The "part of your pipeline that sets the contrasts and performs the statistical tests" is basically just edgeR. Most of the work that diffHic does is to process the data to get the read pair counts for each bin pair in each sample. So, if you've already got a matrix of counts (where each bin pair is a row, and each column is a sample - see below), you can just go straight to testing for differences between conditions with edgeR.

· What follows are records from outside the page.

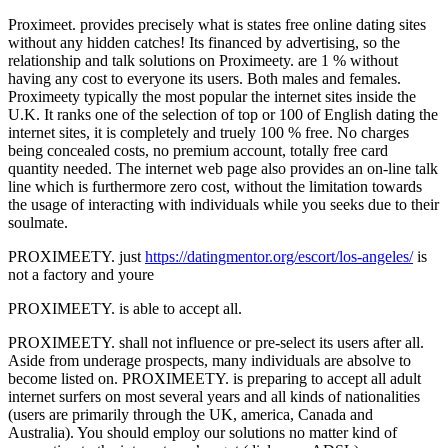
Proximeet. provides precisely what is states free online dating sites
without any hidden catches! Its financed by advertising, so the
relationship and talk solutions on Proximeety. are 1 % without
having any cost to everyone its users. Both males and females.
Proximeety typically the most popular the internet sites inside the
U.K. It ranks one of the selection of top or 100 of English dating the
internet sites, it is completely and truely 100 % free. No charges
being concealed costs, no premium account, totally free card
quantity needed. The internet web page also provides an on-line talk
line which is furthermore zero cost, without the limitation towards
the usage of interacting with individuals while you seeks due to their
soulmate.
PROXIMEETY. just
https://datingmentor.org/escort/los-angeles/
is
not a factory and youre
PROXIMEETY. is able to accept all.
PROXIMEETY. shall not influence or pre-select its users after all.
Aside from underage prospects, many individuals are absolve to
become listed on. PROXIMEETY. is preparing to accept all adult
internet surfers on most several years and all kinds of nationalities
(users are primarily through the UK, america, Canada and
Australia). You should employ our solutions no matter kind of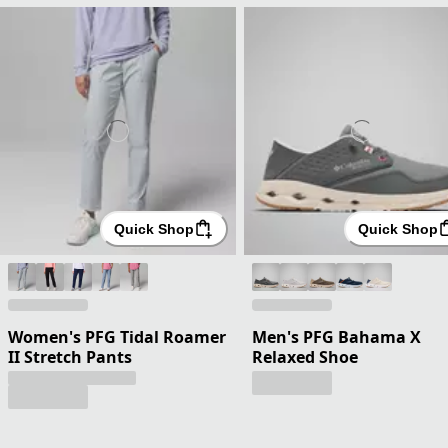
Quick Shop
Quick Shop
Women's PFG Tidal Roamer
Men's PFG Bahama X
II Stretch Pants
Relaxed Shoe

However, from your original post, it seems that you have normalized intensities rather than counts. If you want to use edgeR (or DESeq2, or limma + voom
), you need the raw counts. Information about normalization is introduced via GLM offsets, rather than being applied directly to the counts. To this end, you could use an approach similar to the one described in Section 5.3 of the user's guide, where the log-transformed correction factor (required to get from the count to the normalized intensity in the first place) is used as the offset.
With all that said, though, is ICE really necessary for detecting differences? Remember that you're comparing the same bin pair between samples, such that the genomic biases that are removed by ICE would largely cancel out anyway. More important for a differential analysis are the biases between samples, e.g., due to variable cross-linking/ligation efficiency. I would suggest working from the raw counts and using the normOffsets
function to compute offsets that eliminate library-specific biases. Alternatively, use normalizeCNV
if your genomic biases are different between samples (e.g., due to copy number variations).
Finally, I guess that, even if you did have counts, you would have a 2D interaction count matrix from each sample (where each row and column represents a genomic region) rather than the matrix of counts per bin pair per sample that edgeR expects. To get from one to another, you can easily convert each of your 2D count matrices to ContactMatrix
objects, and then do something like the below to obtain a single matrix for all bin pairs/samples. Assuming you have two libraries (represented by cm1
and cm2
):
# Select interesting interactions; in this case, non-zero in at least one library
to.keep <- as.matrix(cm1)!=0 | as.matrix(cm2)!=0
iset1 <- deflate(cm1, extract=to.keep)
iset2 <- deflate(cm2, extract=to.keep)
data <- cbind(iset1, iset2)
interactions(data) <- as(interactions(data), "ReverseStrictGInteractions")
The data
object can then be run through normOffsets
and asDGEList
- read the diffHic user's guide for more details.